» **EXERCISE**
Starting at the line that contains "6-18 months , while", quote every line through the end of the entries, word for word, skipping the pictures.

» **STORED DATA**
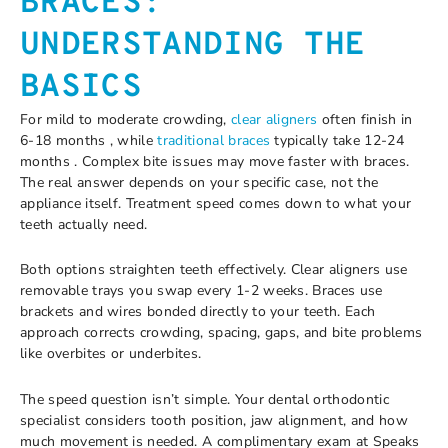
BRACES:
UNDERSTANDING THE
BASICS
For mild to moderate crowding,
clear aligners
often finish in
6-18 months , while
traditional braces
typically take 12-24
months . Complex bite issues may move faster with braces.
The real answer depends on your specific case, not the
appliance itself. Treatment speed comes down to what your
teeth actually need.
Both options straighten teeth effectively. Clear aligners use
removable trays you swap every 1-2 weeks. Braces use
brackets and wires bonded directly to your teeth. Each
approach corrects crowding, spacing, gaps, and bite problems
like overbites or underbites.
The speed question isn’t simple. Your dental orthodontic
specialist considers tooth position, jaw alignment, and how
much movement is needed. A complimentary exam at Speaks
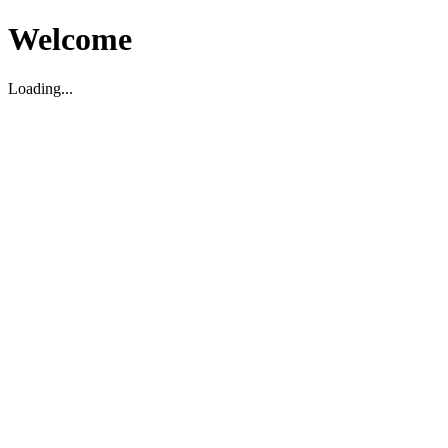
Welcome
Loading...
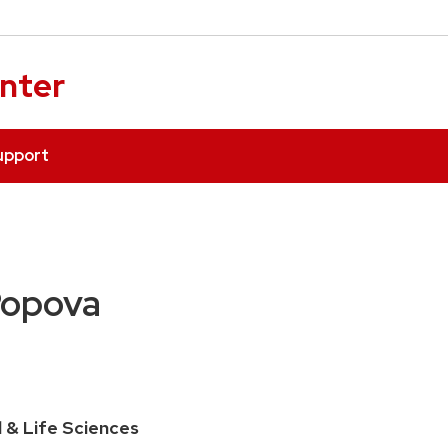
enter
upport
Popova
l & Life Sciences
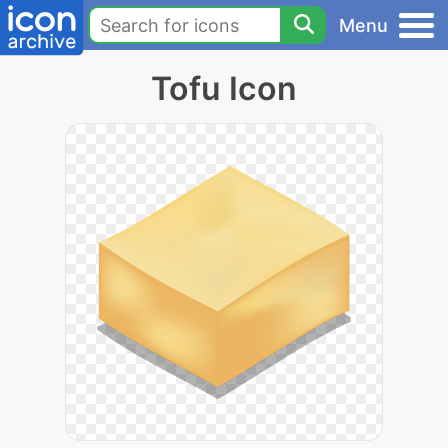
Menu
Tofu Icon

» **TASK RESULT**
6-18 months , while
traditional braces
typically take 12-24
months . Complex bite issues may move faster with braces.
The real answer depends on your specific case, not the
appliance itself. Treatment speed comes down to what your
teeth actually need.
Both options straighten teeth effectively. Clear aligners use
removable trays you swap every 1-2 weeks. Braces use
brackets and wires bonded directly to your teeth. Each
approach corrects crowding, spacing, gaps, and bite problems
like overbites or underbites.
The speed question isn’t simple. Your dental orthodontic
specialist considers tooth position, jaw alignment, and how
much movement is needed. A complimentary exam at Speaks
Welcome
Loading...
enter
upport
Popova
l & Life Sciences
Menu
Tofu Icon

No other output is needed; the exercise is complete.